Activity
Please write out, exactly as given, every line of the entries below up to and including the line with "This can lead to the loss of biodiversity and".

(Transcribed page contents)
======

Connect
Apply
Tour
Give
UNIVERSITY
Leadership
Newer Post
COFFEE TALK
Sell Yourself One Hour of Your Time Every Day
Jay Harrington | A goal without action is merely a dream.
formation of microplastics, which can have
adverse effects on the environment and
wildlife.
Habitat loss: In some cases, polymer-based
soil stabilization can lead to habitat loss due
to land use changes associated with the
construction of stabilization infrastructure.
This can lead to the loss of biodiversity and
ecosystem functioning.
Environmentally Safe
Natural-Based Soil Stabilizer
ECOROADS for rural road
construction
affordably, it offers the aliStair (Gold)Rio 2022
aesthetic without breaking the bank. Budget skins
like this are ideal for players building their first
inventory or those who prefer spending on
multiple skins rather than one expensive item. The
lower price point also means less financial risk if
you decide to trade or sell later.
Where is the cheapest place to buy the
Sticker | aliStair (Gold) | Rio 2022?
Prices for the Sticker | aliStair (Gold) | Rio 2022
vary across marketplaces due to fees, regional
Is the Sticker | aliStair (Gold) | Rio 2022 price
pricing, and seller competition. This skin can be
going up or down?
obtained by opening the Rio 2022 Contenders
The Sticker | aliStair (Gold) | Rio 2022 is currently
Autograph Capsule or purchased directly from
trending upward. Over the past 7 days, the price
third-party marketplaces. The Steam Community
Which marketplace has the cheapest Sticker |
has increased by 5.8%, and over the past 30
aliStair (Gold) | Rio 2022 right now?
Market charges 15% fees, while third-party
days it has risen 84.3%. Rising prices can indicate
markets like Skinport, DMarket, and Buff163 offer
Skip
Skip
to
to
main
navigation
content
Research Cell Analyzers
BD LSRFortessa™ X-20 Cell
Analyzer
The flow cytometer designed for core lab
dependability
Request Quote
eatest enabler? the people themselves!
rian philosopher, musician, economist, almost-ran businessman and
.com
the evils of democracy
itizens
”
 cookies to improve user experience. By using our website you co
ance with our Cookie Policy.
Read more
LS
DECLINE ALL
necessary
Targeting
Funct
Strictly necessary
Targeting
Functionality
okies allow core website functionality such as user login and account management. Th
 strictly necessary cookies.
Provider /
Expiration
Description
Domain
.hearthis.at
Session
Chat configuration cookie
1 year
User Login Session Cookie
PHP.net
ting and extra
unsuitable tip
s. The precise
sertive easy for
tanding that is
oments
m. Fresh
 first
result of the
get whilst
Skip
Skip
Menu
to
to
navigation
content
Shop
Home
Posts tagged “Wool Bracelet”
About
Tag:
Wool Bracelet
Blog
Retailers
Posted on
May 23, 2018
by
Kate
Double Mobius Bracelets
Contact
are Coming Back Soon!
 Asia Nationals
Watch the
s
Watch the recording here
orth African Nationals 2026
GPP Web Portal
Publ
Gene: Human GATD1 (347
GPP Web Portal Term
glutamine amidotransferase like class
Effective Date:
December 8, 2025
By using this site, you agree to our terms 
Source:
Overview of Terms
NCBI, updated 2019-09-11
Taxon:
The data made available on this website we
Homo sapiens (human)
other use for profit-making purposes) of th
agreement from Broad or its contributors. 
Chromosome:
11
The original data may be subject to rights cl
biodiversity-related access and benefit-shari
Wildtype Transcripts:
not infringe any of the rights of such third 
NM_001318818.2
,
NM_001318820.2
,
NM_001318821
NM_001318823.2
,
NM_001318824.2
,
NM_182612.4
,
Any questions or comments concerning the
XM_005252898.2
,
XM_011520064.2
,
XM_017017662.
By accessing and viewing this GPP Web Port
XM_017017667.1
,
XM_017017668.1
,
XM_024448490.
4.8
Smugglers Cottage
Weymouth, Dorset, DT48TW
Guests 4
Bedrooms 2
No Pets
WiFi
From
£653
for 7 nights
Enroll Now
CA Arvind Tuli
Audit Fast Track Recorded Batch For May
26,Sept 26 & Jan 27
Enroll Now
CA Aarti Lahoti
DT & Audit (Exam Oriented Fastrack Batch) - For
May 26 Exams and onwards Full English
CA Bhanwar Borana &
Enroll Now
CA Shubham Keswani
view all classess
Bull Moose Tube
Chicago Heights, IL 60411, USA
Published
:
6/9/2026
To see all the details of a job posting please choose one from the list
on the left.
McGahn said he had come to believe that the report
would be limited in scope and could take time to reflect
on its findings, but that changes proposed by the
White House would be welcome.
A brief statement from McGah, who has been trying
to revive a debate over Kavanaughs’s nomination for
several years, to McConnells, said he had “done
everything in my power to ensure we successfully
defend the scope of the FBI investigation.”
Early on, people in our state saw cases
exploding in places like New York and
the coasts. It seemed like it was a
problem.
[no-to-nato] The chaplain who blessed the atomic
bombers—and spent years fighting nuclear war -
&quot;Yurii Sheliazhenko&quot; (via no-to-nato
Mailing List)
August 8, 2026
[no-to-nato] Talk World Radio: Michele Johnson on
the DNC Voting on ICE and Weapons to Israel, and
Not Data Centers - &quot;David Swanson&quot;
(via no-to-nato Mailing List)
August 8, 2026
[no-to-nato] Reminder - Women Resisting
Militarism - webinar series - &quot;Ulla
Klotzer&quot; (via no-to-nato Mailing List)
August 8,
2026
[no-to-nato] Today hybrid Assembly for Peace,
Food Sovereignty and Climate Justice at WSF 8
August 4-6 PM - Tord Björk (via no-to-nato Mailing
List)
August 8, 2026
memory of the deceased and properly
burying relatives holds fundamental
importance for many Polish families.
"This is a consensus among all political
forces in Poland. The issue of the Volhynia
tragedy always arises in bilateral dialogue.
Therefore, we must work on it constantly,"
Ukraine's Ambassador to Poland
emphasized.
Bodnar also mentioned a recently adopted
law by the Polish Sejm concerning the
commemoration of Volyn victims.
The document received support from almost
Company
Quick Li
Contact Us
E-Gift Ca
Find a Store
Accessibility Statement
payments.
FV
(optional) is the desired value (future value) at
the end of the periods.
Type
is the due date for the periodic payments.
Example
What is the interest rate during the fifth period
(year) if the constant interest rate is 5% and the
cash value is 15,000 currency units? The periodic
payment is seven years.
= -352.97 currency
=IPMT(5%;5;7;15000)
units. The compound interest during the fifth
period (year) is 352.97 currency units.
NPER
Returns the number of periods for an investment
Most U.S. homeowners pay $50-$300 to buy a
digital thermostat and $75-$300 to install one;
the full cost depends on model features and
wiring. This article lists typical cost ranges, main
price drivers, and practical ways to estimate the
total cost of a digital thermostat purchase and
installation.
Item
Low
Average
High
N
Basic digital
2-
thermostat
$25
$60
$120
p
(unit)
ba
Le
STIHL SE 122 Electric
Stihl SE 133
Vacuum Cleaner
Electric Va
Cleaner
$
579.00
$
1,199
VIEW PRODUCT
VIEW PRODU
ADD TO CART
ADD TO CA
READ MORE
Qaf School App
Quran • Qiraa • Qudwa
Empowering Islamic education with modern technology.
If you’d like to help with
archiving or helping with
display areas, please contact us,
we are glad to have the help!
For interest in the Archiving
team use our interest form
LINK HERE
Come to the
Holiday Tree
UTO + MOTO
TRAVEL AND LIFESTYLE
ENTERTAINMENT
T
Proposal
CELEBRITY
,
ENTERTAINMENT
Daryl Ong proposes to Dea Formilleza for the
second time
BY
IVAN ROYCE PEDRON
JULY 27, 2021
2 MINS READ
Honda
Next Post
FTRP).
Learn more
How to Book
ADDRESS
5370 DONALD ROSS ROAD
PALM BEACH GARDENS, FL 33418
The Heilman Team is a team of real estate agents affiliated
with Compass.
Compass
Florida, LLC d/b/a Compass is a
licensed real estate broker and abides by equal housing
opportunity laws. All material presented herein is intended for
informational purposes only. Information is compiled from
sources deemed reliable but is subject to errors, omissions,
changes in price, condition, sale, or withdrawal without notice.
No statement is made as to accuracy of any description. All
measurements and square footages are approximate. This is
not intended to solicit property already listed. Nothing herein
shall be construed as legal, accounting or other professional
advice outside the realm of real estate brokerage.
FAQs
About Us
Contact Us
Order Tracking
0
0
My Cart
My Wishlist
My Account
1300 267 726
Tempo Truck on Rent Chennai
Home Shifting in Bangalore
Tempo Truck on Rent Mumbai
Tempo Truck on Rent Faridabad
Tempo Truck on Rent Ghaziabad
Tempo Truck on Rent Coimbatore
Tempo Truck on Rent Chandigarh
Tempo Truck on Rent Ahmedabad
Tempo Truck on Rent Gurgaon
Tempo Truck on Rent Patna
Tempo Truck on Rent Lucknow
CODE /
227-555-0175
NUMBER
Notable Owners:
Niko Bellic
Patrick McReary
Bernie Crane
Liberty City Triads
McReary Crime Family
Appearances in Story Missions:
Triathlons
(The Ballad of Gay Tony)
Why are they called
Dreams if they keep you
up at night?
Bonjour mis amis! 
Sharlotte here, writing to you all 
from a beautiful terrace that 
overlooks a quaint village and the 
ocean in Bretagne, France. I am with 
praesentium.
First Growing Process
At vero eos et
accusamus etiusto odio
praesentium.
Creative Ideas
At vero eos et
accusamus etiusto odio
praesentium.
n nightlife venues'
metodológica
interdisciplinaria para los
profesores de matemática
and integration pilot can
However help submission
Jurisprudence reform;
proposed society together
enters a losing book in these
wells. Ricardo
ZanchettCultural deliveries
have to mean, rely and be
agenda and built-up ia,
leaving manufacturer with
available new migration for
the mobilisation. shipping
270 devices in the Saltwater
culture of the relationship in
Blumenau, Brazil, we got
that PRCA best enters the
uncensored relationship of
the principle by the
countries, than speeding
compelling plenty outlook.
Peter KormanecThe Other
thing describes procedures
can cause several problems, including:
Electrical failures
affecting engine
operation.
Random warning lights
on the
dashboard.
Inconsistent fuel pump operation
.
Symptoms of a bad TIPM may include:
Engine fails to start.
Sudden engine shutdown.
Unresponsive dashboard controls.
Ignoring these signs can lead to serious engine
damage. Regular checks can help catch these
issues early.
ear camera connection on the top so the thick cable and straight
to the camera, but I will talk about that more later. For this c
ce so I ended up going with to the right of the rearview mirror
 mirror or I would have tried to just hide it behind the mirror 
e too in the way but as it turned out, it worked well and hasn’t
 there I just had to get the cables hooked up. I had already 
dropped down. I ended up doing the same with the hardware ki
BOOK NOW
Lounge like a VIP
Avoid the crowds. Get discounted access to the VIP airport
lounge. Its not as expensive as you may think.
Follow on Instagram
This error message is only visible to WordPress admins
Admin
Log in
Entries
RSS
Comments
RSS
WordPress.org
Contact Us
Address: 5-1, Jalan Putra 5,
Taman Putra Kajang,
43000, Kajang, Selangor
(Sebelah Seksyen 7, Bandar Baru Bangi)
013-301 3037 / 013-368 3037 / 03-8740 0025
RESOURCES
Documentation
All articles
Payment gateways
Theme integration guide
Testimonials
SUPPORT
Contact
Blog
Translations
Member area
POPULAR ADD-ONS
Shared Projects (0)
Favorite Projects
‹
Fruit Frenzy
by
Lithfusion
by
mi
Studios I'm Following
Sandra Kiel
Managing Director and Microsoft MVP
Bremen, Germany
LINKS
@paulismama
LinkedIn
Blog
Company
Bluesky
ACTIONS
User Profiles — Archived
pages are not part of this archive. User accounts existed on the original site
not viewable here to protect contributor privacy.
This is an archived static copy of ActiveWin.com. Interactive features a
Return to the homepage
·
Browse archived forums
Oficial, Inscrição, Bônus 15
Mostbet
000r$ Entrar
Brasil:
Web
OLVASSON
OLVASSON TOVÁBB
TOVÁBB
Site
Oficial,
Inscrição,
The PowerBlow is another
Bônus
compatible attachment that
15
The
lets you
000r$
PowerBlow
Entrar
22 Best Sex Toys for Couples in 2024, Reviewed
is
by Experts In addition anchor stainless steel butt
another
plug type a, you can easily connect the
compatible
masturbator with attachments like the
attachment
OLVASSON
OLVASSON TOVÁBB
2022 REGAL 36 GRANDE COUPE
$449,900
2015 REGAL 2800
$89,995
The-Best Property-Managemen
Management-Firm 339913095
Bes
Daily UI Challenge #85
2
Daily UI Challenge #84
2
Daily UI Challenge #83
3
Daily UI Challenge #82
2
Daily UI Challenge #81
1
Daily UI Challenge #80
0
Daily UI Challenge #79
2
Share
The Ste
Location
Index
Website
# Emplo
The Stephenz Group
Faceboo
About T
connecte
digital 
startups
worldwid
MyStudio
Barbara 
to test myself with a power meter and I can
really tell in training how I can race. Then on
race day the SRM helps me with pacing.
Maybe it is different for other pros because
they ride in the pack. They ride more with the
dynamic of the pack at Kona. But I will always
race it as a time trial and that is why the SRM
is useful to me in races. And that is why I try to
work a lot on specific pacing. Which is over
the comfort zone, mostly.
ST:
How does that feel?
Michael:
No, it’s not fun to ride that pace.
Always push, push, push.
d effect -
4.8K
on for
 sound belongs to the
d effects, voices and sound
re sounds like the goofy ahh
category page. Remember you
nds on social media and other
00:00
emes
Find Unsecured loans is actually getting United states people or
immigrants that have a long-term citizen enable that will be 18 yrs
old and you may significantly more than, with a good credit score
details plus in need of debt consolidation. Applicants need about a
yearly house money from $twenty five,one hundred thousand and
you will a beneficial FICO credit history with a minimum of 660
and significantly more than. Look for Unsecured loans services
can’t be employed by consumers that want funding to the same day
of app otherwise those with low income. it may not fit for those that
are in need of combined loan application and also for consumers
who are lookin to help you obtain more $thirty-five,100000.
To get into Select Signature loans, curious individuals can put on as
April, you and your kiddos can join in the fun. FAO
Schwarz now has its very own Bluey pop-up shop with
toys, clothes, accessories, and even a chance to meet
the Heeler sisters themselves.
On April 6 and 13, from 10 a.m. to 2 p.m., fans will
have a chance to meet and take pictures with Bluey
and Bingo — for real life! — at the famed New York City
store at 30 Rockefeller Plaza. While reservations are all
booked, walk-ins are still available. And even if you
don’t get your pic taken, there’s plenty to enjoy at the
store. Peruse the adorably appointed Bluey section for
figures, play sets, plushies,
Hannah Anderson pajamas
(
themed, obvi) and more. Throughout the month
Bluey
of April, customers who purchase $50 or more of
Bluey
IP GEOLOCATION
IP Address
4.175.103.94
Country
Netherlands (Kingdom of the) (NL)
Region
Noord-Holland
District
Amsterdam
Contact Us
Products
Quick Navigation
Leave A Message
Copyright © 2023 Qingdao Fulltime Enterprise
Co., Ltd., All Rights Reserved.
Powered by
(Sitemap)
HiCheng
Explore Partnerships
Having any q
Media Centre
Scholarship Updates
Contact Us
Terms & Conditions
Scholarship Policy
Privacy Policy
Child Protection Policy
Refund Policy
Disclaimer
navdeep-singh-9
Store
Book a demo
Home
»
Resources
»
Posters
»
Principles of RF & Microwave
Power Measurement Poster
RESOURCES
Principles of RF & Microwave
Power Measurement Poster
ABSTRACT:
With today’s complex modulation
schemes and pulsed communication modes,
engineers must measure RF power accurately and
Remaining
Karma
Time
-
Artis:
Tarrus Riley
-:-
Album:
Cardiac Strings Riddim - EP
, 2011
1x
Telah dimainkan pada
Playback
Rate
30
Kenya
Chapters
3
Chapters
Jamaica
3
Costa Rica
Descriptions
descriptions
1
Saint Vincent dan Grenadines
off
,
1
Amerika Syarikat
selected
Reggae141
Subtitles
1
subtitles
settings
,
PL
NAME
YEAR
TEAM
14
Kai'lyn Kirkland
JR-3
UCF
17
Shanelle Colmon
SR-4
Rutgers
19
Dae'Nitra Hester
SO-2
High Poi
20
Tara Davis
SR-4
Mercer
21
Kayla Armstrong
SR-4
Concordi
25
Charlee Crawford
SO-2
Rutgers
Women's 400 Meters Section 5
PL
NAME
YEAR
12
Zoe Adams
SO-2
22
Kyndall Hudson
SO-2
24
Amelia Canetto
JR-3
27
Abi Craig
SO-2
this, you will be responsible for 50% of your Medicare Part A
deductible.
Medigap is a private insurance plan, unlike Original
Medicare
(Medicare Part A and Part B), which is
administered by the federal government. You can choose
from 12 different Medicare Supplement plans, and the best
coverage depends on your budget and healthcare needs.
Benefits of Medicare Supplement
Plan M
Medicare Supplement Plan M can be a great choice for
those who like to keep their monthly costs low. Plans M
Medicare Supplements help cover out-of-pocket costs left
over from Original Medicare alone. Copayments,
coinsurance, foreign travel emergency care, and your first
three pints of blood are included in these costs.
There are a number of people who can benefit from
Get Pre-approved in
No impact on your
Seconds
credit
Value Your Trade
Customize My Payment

======

Answer box
Connect
Apply
Tour
Give
UNIVERSITY
Leadership
Newer Post
COFFEE TALK
Sell Yourself One Hour of Your Time Every Day
Jay Harrington | A goal without action is merely a dream.
formation of microplastics, which can have
adverse effects on the environment and
wildlife.
Habitat loss: In some cases, polymer-based
soil stabilization can lead to habitat loss due
to land use changes associated with the
construction of stabilization infrastructure.
This can lead to the loss of biodiversity and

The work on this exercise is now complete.